With the presentation over, it was time to drive 300km or so to Queenstown. All the cars available are top-spec SUV Max models, so we wouldn’t get an opportunity to test out the Sportline today. Skoda NZ could not get any Coupe models into the country in time, so we’d only be driving SUVs. The cars we had came from the UK, meaning there were some things like Traffic Sign Recognition that would not work today.

Getting in as a passenger for the first leg, there is an instant sense of quality in the cabin, as is the case for most current Skoda models.

Skoda hasn’t made any sort of attempt to integrate the centre touchscreen, so it sits proud, right up there on the dashboard. It makes it easy to use but does become a focal point in the car. The touchscreen itself is excellent; high resolution, relatively quick response and so many options.
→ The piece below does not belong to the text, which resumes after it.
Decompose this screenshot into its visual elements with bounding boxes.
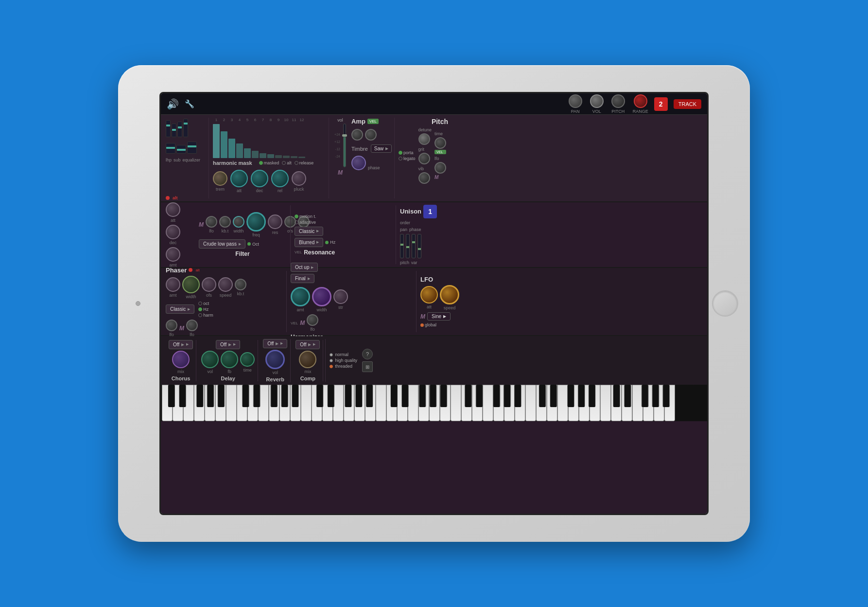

If you are one of those people that like to play with things on a car’s touchscreen, you’ll have plenty to choose from in the Enyaq.

Hitting the windy roads, the car feels pretty planted from the passenger’s side, tyre and road noise being well subdued. Thankfully, none of the Enyaqs are fitted with Michelin’s Primacy tyres; it’s a great tyre and common to EVs, but is let down by excessive tyre noise. Not so on the Enyaq, and over our entire 3-4 hours of driving, wind, tyre and road noise are almost non-existent.

Stopping for a coffee at Pitches Store in Ophir

The ride is excellent. There is no doubt that the Enyaq is a heavy car, but it does very well for ride quality. A full review over a week will really show what it’s like as a Daily Driver, as the roads we’re travelling today are all pretty well surfaced. The South Island has it all over the North Island in this respect.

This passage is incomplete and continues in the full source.